Safeguard your agentic AI applications with the Amazon Bedrock Guardrails InvokeGuardrailChecks API

Today, we’re announcing a new API with Amazon Bedrock Guardrails. With this API, you can apply individual safeguards, also referred to as safety checks, at any point in your agentic AI applications without creating guardrail resources. The new InvokeGuardrailChecks API gives you the flexibility to invoke supported safeguards at any turn in the agentic loop and take the required action in your application logic. The API operates in detect-only mode and returns numeric scores for each safeguard. You can define custom thresholds and actions in your applications to block, bypass, retry, or log results for auditing purposes based on your specific requirements.
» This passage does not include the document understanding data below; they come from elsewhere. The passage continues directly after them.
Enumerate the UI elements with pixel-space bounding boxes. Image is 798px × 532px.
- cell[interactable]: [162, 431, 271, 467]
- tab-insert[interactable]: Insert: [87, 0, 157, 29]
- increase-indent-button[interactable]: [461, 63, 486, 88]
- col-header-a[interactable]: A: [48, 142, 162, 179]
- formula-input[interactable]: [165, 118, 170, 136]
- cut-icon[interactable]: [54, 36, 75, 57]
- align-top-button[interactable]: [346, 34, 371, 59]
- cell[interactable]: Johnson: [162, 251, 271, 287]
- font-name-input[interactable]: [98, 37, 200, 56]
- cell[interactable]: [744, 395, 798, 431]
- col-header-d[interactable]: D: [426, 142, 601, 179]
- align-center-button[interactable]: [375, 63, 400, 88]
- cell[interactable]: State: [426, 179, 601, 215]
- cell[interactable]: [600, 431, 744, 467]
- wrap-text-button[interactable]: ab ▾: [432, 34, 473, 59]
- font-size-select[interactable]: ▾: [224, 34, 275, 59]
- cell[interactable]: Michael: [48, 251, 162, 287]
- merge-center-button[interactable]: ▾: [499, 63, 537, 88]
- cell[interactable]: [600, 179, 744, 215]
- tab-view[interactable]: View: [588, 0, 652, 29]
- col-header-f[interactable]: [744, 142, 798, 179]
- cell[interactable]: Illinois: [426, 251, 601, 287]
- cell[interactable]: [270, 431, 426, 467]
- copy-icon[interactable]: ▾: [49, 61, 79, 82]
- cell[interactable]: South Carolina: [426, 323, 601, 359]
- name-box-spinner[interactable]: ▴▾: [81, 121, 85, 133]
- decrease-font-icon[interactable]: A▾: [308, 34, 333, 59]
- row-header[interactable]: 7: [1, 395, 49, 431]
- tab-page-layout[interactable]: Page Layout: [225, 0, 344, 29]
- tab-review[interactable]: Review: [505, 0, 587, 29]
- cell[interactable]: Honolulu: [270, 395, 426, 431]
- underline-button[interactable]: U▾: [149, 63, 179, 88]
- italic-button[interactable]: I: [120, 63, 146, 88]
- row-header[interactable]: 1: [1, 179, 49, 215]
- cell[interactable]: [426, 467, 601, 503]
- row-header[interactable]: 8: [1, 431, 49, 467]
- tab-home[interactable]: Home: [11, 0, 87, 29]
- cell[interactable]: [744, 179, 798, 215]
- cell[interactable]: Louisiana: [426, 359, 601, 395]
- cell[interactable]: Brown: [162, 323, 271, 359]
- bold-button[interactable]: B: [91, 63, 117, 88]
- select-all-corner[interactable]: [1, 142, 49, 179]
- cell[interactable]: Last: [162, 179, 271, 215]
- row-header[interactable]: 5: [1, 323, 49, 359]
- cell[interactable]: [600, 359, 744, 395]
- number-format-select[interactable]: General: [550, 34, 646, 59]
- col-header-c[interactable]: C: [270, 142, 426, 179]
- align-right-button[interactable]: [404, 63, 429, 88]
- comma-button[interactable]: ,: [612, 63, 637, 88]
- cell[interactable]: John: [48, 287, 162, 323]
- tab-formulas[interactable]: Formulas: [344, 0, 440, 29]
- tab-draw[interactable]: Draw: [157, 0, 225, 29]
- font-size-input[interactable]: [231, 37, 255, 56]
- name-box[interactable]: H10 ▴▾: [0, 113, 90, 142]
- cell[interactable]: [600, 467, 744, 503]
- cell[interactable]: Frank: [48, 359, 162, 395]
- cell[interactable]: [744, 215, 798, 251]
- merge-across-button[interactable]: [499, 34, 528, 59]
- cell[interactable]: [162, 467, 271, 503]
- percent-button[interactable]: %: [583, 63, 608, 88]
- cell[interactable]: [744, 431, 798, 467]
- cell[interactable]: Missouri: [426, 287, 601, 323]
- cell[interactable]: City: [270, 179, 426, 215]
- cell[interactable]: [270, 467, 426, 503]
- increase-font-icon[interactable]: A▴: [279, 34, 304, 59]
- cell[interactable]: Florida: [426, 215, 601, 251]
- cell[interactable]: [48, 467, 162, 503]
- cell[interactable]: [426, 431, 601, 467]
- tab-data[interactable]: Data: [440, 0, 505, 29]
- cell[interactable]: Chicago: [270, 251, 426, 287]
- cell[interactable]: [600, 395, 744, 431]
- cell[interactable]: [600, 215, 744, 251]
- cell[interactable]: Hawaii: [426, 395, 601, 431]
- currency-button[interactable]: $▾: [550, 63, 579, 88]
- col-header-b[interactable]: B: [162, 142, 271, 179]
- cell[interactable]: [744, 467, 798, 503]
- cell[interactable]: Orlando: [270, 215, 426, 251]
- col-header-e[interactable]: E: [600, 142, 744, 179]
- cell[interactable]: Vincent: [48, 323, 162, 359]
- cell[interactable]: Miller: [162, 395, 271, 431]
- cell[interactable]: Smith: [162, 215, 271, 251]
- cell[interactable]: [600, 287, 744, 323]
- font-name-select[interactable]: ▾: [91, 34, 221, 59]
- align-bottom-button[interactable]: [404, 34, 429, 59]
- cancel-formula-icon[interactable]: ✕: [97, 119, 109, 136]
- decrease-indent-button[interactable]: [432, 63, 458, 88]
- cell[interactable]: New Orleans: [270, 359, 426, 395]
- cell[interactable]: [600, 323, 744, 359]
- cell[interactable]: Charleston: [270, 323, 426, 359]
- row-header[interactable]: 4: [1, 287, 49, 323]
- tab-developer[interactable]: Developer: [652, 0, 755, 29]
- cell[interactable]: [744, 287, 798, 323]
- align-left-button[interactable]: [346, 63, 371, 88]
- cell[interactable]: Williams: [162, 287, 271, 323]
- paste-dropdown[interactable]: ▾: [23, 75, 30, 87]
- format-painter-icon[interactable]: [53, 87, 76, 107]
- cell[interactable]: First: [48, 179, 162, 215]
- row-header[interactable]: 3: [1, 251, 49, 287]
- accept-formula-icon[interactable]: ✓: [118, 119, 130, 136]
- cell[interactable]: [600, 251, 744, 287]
Amazon Bedrock Guardrails provides configurable safeguards to help you build safe generative AI applications. With comprehensive safety controls across foundation models, Amazon Bedrock Guardrails helps you detect and filter undesirable content and protect sensitive information in both user inputs and model responses.
The new InvokeGuardrailChecks API extends these capabilities for agentic AI applications with multi-turn workflows. AI agents plan tasks, invoke tools, process outputs, and iterate through loops, often without direct user interaction. Each step in this loop carries a different risk profile and requires different safeguards. With the InvokeGuardrailChecks API, you can apply the checks you need, where you need them, without the operational overhead of provisioning separate guardrail resources for each stage. The API returns a numeric score that helps you define your own threshold and action for your application. In this post, we walk through how the InvokeGuardrailChecks API works and how to use it to build safe, multi-turn agentic AI applications.
Why agentic AI needs targeted safety controls
Generative AI applications typically follow a familiar pattern: a user sends a prompt, the model responds, and a guardrail evaluates both. You create one guardrail resource, configure your policies, and apply it uniformly.
AI agents work differently. They operate in loops, receiving input, generating a response, and repeating multiple turns in a conversation. A single user session might involve 10, 20, or more turns. Each turn has two stages where safety checks matter: before the content goes to the model (input), and before the model response goes back to the user (output).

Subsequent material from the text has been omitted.